Supertufão Ragasa causa mortes em Taiwan e alerta Hong Kong
Um supertufão conhecido como Ragasa provocou a morte de pelo menos 14 pessoas em Taiwan e deixou 18 feridos. O acidente se deu após a ruptura de um dique lacustre na terça-feira, que inundou uma aldeia na região de Hualien, no leste de Taiwan. As autoridades informaram que o número de desaparecidos subiu de 30 para 124 nas últimas 24 horas, levantando preocupações sobre possíveis resgates.
Na manhã de quarta-feira, Ragasa estava a aproximadamente 120 km ao sul de Hong Kong, avançando pelo Mar da China Meridional com ventos que chegavam a 195 km/h. Antes de atingir o sul da China, o tufão já tinha causado chuvas intensas e destruições significativas no norte das Filipinas e no sul de Taiwan, onde as inundações começaram a ser registradas.
Além das fatalidades em Taiwan, o tufão também causou pelo menos duas mortes nas Filipinas. Localidades foram severamente afetadas, com árvores derrubadas e telhados arrancados. Milhares de pessoas buscaram abrigo em escolas e centros de evacuação nas Filipinas, onde as autoridades declararam estado de emergência.
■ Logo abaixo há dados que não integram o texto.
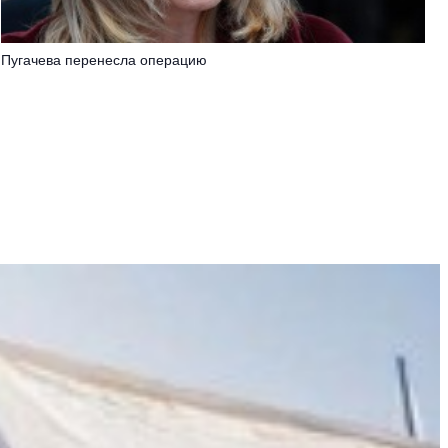
Пугачева перенесла операцию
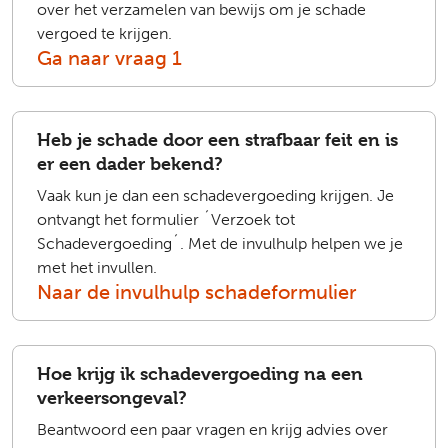
over het verzamelen van bewijs om je schade
vergoed te krijgen.
Ga naar vraag 1
Heb je schade door een strafbaar feit en is
er een dader bekend?
Vaak kun je dan een schadevergoeding krijgen. Je
ontvangt het formulier ´Verzoek tot
Schadevergoeding´. Met de invulhulp helpen we je
met het invullen.
Naar de invulhulp schadeformulier
Hoe krijg ik schadevergoeding na een
verkeersongeval?
Beantwoord een paar vragen en krijg advies over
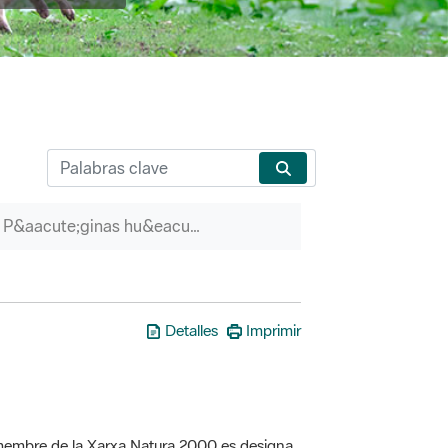
P&aacute;ginas hu&eacute;rfanas
Detalles
Imprimir
a membre de la Xarxa Natura 2000 es designa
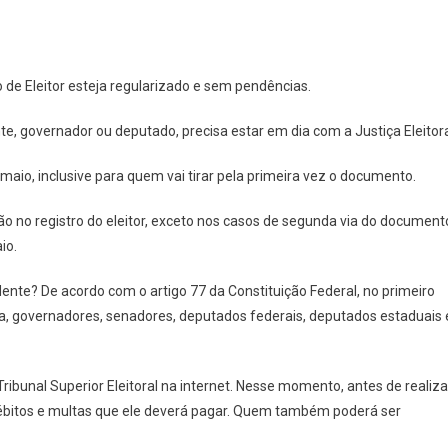
o de Eleitor esteja regularizado e sem pendências.
e, governador ou deputado, precisa estar em dia com a Justiça Eleitora
maio, inclusive para quem vai tirar pela primeira vez o documento.
ção no registro do eleitor, exceto nos casos de segunda via do document
io.
nte? De acordo com o artigo 77 da Constituição Federal, no primeiro
ica, governadores, senadores, deputados federais, deputados estaduais 
Tribunal Superior Eleitoral na internet. Nesse momento, antes de realiza
á débitos e multas que ele deverá pagar. Quem também poderá ser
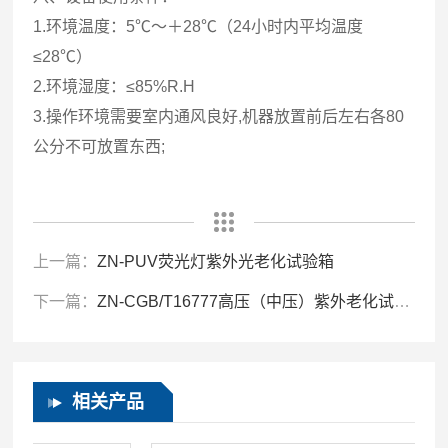
1.环境温度：5℃～＋28℃（24小时内平均温度
≤28℃）
2.环境湿度：≤85%R.H
3.操作环境需要室内通风良好,机器放置前后左右各80
公分不可放置东西;
上一篇：
ZN-PUV荧光灯紫外光老化试验箱
下一篇：
ZN-CGB/T16777高压（中压）紫外老化试验箱
相关产品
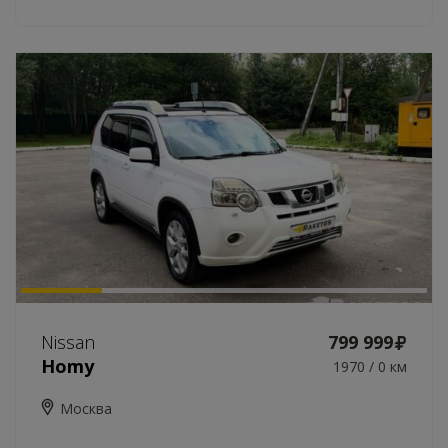
Nissan
799 999
Homy
1970 / 0 км
Москва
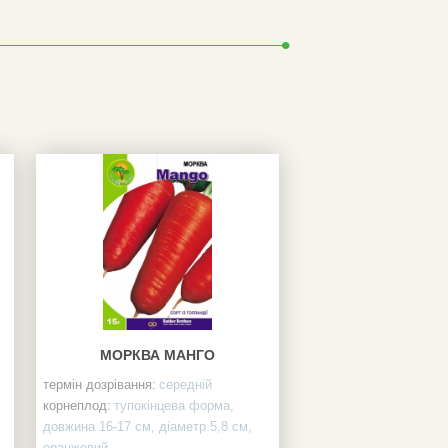
МОРКВА МАНГО
термін дозрівання:
середній
корнеплод:
тупокінцева форма,
довжина 16-17 см, діаметр 5,8 см,
оранжевий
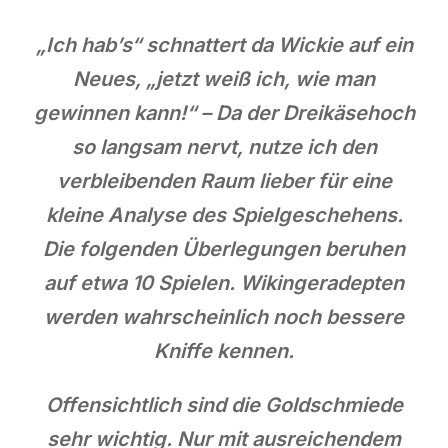
„Ich hab’s“ schnattert da Wickie auf ein
Neues, „jetzt weiß ich, wie man
gewinnen kann!“ – Da der Dreikäsehoch
so langsam nervt, nutze ich den
verbleibenden Raum lieber für eine
kleine Analyse des Spielgeschehens.
Die folgenden Überlegungen beruhen
auf etwa 10 Spielen. Wikingeradepten
werden wahrscheinlich noch bessere
Kniffe kennen.
Offensichtlich sind die Goldschmiede
sehr wichtig. Nur mit ausreichendem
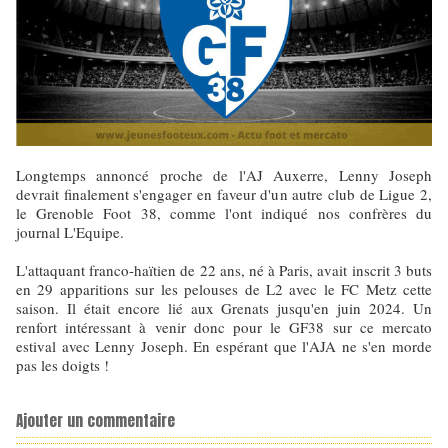
Longtemps annoncé proche de l'AJ Auxerre, Lenny Joseph
devrait finalement s'engager en faveur d'un autre club de Ligue 2,
le Grenoble Foot 38, comme l'ont indiqué nos confrères du
journal L'Equipe.
L'attaquant franco-haïtien de 22 ans, né à Paris, avait inscrit 3 buts
en 29 apparitions sur les pelouses de L2 avec le FC Metz cette
saison. Il était encore lié aux Grenats jusqu'en juin 2024. Un
renfort intéressant à venir donc pour le GF38 sur ce mercato
estival avec Lenny Joseph. En espérant que l'AJA ne s'en morde
pas les doigts !
Ajouter un commentaire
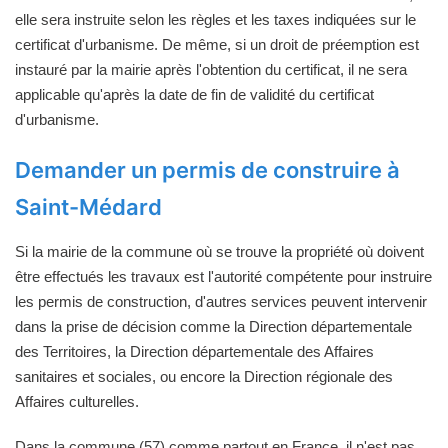
elle sera instruite selon les règles et les taxes indiquées sur le
certificat d'urbanisme. De même, si un droit de préemption est
instauré par la mairie après l'obtention du certificat, il ne sera
applicable qu'après la date de fin de validité du certificat
d'urbanisme.
Demander un permis de construire à
Saint-Médard
Si la mairie de la commune où se trouve la propriété où doivent
être effectués les travaux est l'autorité compétente pour instruire
les permis de construction, d'autres services peuvent intervenir
dans la prise de décision comme la Direction départementale
des Territoires, la Direction départementale des Affaires
sanitaires et sociales, ou encore la Direction régionale des
Affaires culturelles.
Dans la commune (57) comme partout en France, il n'est pas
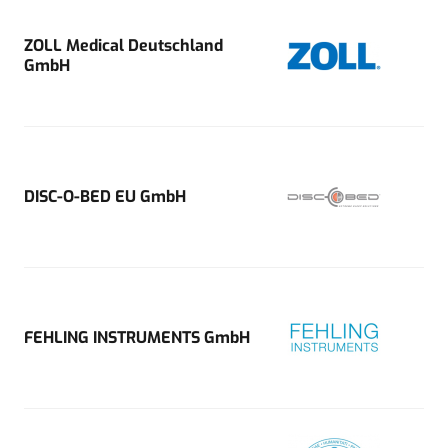
ZOLL Medical Deutschland
GmbH
DISC-O-BED EU GmbH
FEHLING INSTRUMENTS GmbH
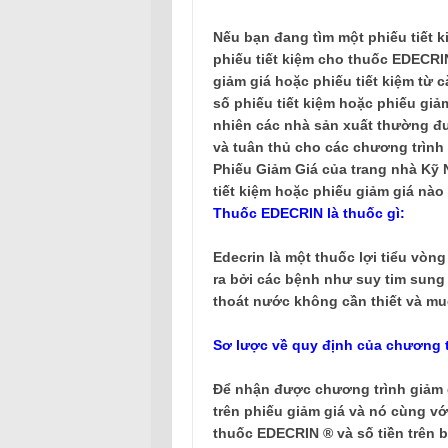
Nếu bạn đang tìm một phiếu tiết k
phiếu tiết kiệm cho thuốc EDECRIN
giảm giá hoặc phiếu tiết kiệm từ 
số phiếu tiết kiệm hoặc phiếu giả
nhiên các nhà sản xuất thường đư
và tuân thủ cho các chương trình 
Phiếu Giảm Giá của trang nhà Kỹ 
tiết kiệm hoặc phiếu giảm giá nào
Thuốc EDECRIN là thuốc gì:
Edecrin
là
một thuốc lợi tiểu
vòn
ra
bởi các bệnh
như
suy tim sung
thoát nước
không cần thiết và
mu
Sơ lược về quy định của chương tr
Để nhận được
chương trình
giảm 
trên phiếu giảm giá và
nó
cùng vớ
thuốc
EDECRIN
®
và số tiền
trên b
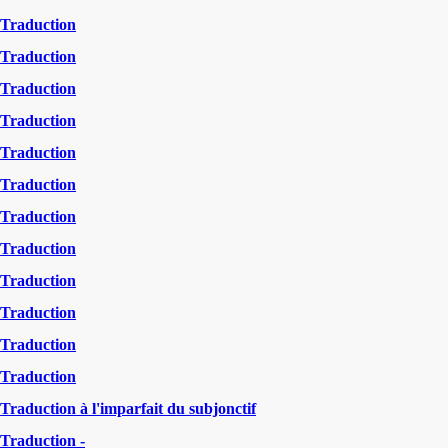
Traduction
Traduction
Traduction
Traduction
Traduction
Traduction
Traduction
Traduction
Traduction
Traduction
Traduction
Traduction
Traduction à l'imparfait du subjonctif
Traduction -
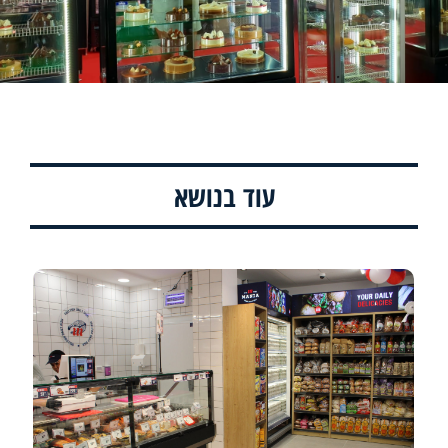
עוד בנושא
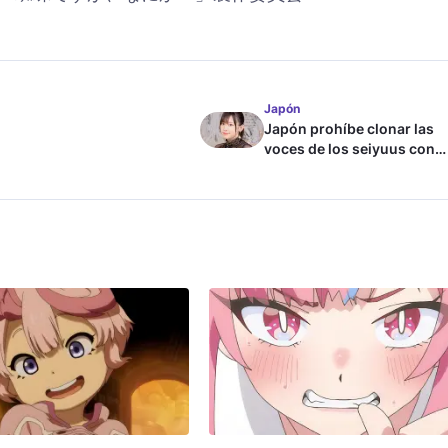
Japón
Japón prohíbe clonar las
voces de los seiyuus con
inteligencia artificial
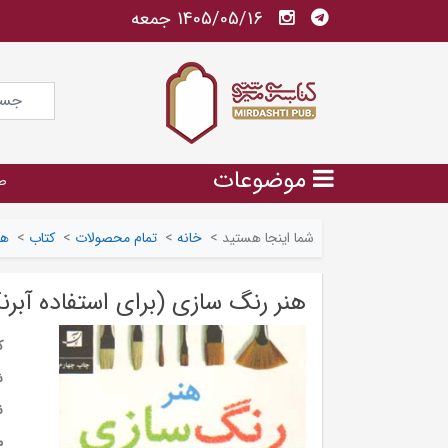
1405/05/16 جمعه
موضوعات
ص
شما اینجا هستید
>
خانه
>
تمام محصولات
>
کتاب
>
هن
هنر رنگ سازی (برای استفاده آبر
ک
ش
ن
م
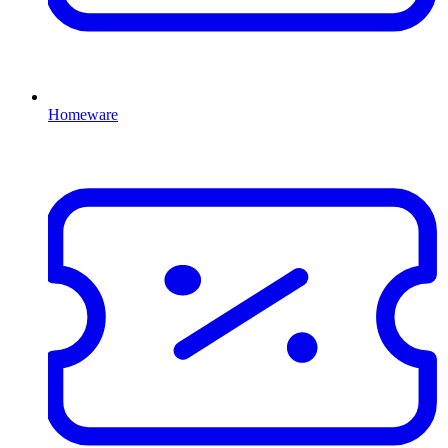
Homeware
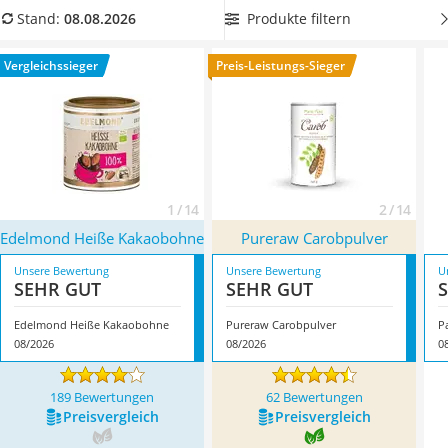
MCT-Öl
ohne Zucker aus, falls Ihnen eine gesunde Ernährung wichtig
Produkte filtern
Stand:
08.08.2026
Trüffelöl
ist
oder Sie Diabetiker sind. Laut Empfehlungen diverser
Erythrit
Tests im Netz sollten Sie zudem auf den Kaloriengehalt
Vergleichssieger
Preis-Leistungs-Sieger
Müsli ohne Zuckerzusatz
achten. Überzeugt hat uns hier im August 2026 besonders
Service
das Modell
Edelmond Heiße Kakaobohne
*
mit seinen
Eigenschaften.
1 / 14
2 / 14
Edelmond Heiße Kakaobohne
Pureraw Carobpulver
Unsere Bewertung
Unsere Bewertung
U
SEHR GUT
SEHR GUT
Edelmond Heiße Kakaobohne
Pureraw Carobpulver
P
08/2026
08/2026
0
189 Bewertungen
62 Bewertungen
Preis­vergleich
Preis­vergleich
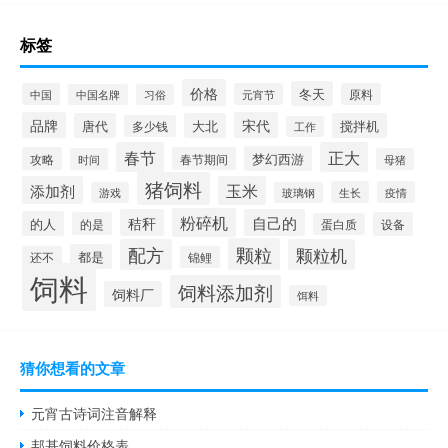
标签
价格
冬天
中国
元宵节
原料
中国名牌
习俗
品牌
宋代
唐代
大北
搅拌机
多少钱
工作
春节
正大
梦幻西游
攻略
春节期间
时间
母猪
猪饲料
添加剂
玉米
生长
疫情
游戏
玻璃钢
粉碎机
秸秆
自己的
的人
的是
设备
蛋白质
颗粒
配方
颗粒机
都是
还不
锦鲤
饲料
饲料添加剂
饲料厂
饵料
猜你想看的文章
元宵古诗词注音解释
邦基饲料价格表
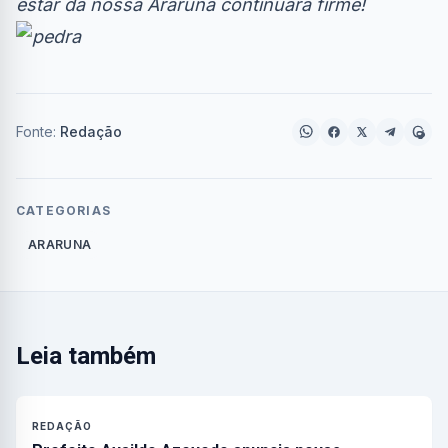
estar da nossa Araruna continuará firme!
Fonte:
Redação
CATEGORIAS
ARARUNA
Leia também
REDAÇÃO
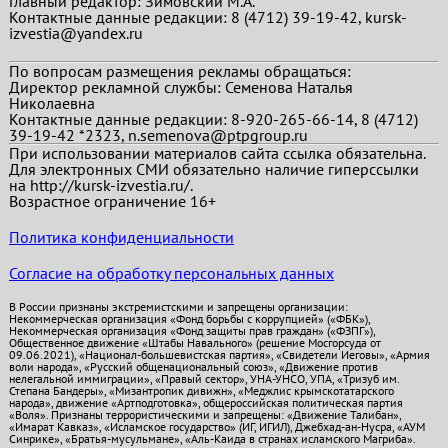
Главный редактор:
Зимовский М.А.
Контактные данные редакции: 8 (4712) 39-19-42, kursk-
izvestia@yandex.ru
По вопросам размещения рекламы обращаться:
Директор рекламной службы: Семенова Наталья
Николаевна
Контактные данные редакции: 8-920-265-66-14, 8 (4712)
39-19-42 *2323, n.semenova@ptpgroup.ru
При использовании материалов сайта ссылка обязательна.
Для электронных СМИ обязательно наличие гиперссылки
на http://kursk-izvestia.ru/.
Возрастное ограничение 16+
Политика конфиденциальности
Согласие на обработку персональных данных
В России признаны экстремистскими и запрещены организации:
Некоммерческая организация «Фонд борьбы с коррупцией» («ФБК»),
Некоммерческая организация «Фонд защиты прав граждан» («ФЗПГ»),
Общественное движение «Штабы Навального» (решение Мосгорсуда от
09.06.2021), «Национал-большевистская партия», «Свидетели Иеговы», «Армия
воли народа», «Русский общенациональный союз», «Движение против
нелегальной иммиграции», «Правый сектор», УНА-УНСО, УПА, «Тризуб им.
Степана Бандеры», «Мизантропик дивижн», «Меджлис крымскотатарского
народа», движение «Артподготовка», общероссийская политическая партия
«Воля». Признаны террористическими и запрещены: «Движение Талибан»,
«Имарат Кавказ», «Исламское государство» (ИГ, ИГИЛ), Джебхад-ан-Нусра, «АУМ
Синрике», «Братья-мусульмане», «Аль-Каида в странах исламского Магриба».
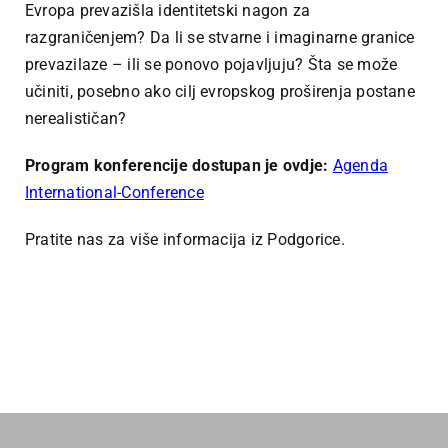
Evropa prevazišla identitetski nagon za
razgraničenjem? Da li se stvarne i imaginarne granice
prevazilaze – ili se ponovo pojavljuju? Šta se može
učiniti, posebno ako cilj evropskog proširenja postane
nerealističan?
Program konferencije dostupan je ovdje:
Agenda
International-Conference
Pratite nas za više informacija iz Podgorice.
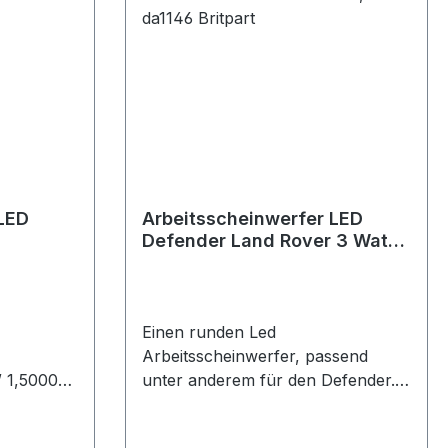
 LED
Arbeitsscheinwerfer LED
Defender Land Rover 3 Watt,
da1146 Britpart
Einen runden Led
Arbeitsscheinwerfer, passend
 1,5000
unter anderem für den Defender.
85mm Durchmesser, schwarz
etzbar,
mattes Alugehäuse,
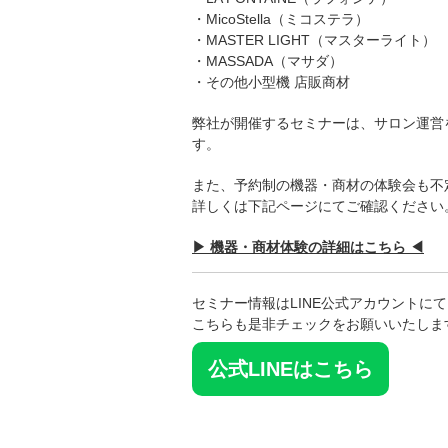
・MicoStella（ミコステラ）
・MASTER LIGHT（マスターライト）
・MASSADA（マサダ）
・その他小型機 店販商材
弊社が開催するセミナーは、サロン運営
す。
また、予約制の機器・商材の体験会も不
詳しくは下記ページにてご確認ください
▶︎ 機器・商材体験の詳細はこちら ◀︎
セミナー情報はLINE公式アカウントに
こちらも是非チェックをお願いいたしま
公式LINEはこちら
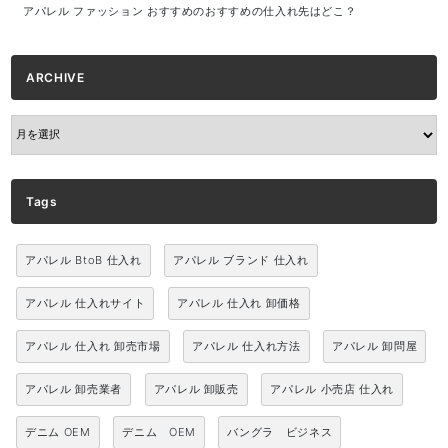
アパレル ファッション おすすめのおすすめの仕入れ先はどこ？
ARCHIVE
ARCHIVE
Tags
アパレル BtoB 仕入れ
アパレル ブランド 仕入れ
アパレル 仕入れサイト
アパレル 仕入れ 卸価格
アパレル 仕入れ 卸売市場
アパレル 仕入れ方法
アパレル 卸問屋
アパレル 卸売業者
アパレル 卸販売
アパレル 小売店 仕入れ
デニム OEM
デニム OEM
バングラ ビジネス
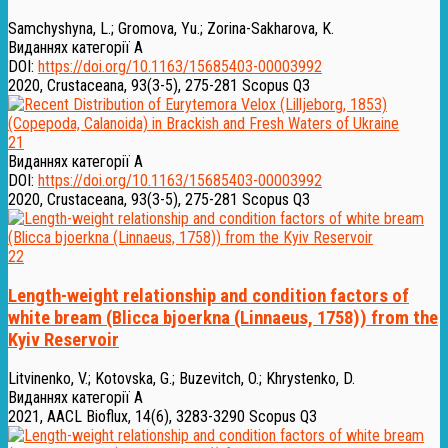
Samchyshyna, L.
;
Gromova, Yu.
;
Zorina-Sakharova, K.
Виданнях категорії А
DOI:
https://doi.org/10.1163/15685403-00003992
2020, Crustaceana, 93(3-5), 275-281
Scopus Q3
21
Виданнях категорії А
DOI:
https://doi.org/10.1163/15685403-00003992
2020, Crustaceana, 93(3-5), 275-281
Scopus Q3
22
Length-weight relationship and condition factors of
white bream (Blicca bjoerkna (Linnaeus, 1758)) from the
Kyiv Reservoir
Litvinenko, V.
;
Kotovska, G.
;
Buzevitch, O.
;
Khrystenko, D.
Виданнях категорії А
2021, AACL Bioflux, 14(6), 3283-3290
Scopus Q3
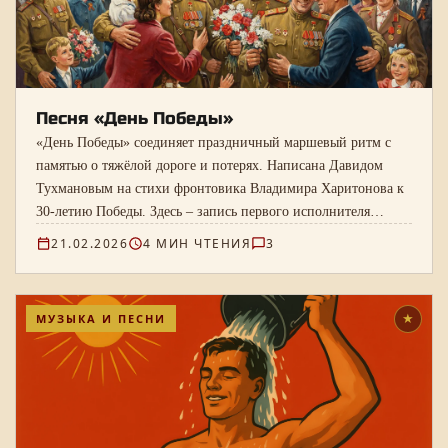
Песня «День Победы»
«День Победы» соединяет праздничный маршевый ритм с
памятью о тяжёлой дороге и потерях. Написана Давидом
Тухмановым на стихи фронтовика Владимира Харитонова к
30-летию Победы. Здесь – запись первого исполнителя
Леонида Сметанникова, текст и ноты.
21.02.2026
4 МИН ЧТЕНИЯ
3
МУЗЫКА И ПЕСНИ
★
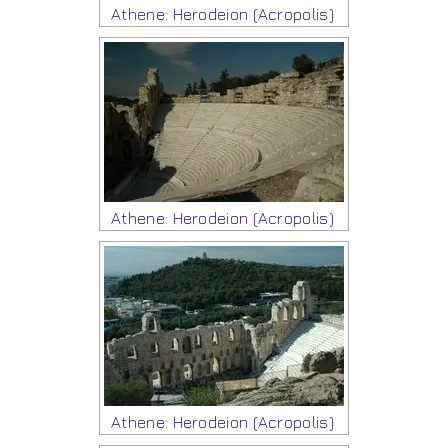
Athene: Herodeion (Acropolis)
Athene: Herodeion (Acropolis)
Athene: Herodeion (Acropolis)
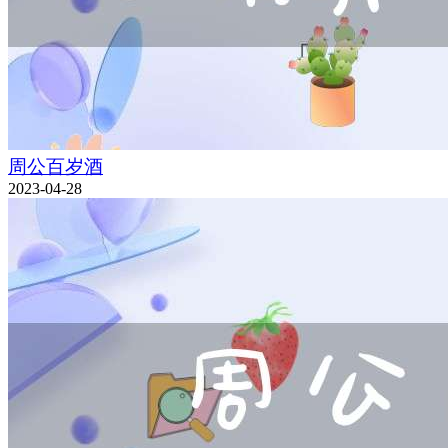
周公百岁酒
2023-04-28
Em Hong Kong, as autoridades emitiram um alerta de furacão de nível 10 e suspenderam o transporte público e comércio. Os moradores foram aconselhados a evitar áreas propensas a inundações, com a abertura de 46 abrigos temporários para oferecer abrigos seguros. As ruas da cidade foram preparadas com barricadas e passarelas elevadas para mitigar os impactos das enchentes.
A cidade de Shenzhen, ao norte de Hong Kong, também tomou medidas drásticas, ordenando a evacuação de 400 mil pessoas. A suspensão das aulas, do expediente e do transporte foi ampliada para diversas cidades do sul da China, que juntas abrigam dezenas de milhões de habitantes.
Os moradores de Hong Kong reagiram correndo para os supermercados, esvaziando prateleiras em busca de suprimentos. As tradicionais corridas de cavalo do Hong Kong Jockey Club foram canceladas e as companhias aéreas esperavam interrupções significativas, com a Cathay cancelando cerca de 500 voos. A situação continua a exigir monitoramento constante, já que as autoridades foram alertadas sobre a intensidade crescente das tempestades, atribuídas em parte às mudanças climáticas.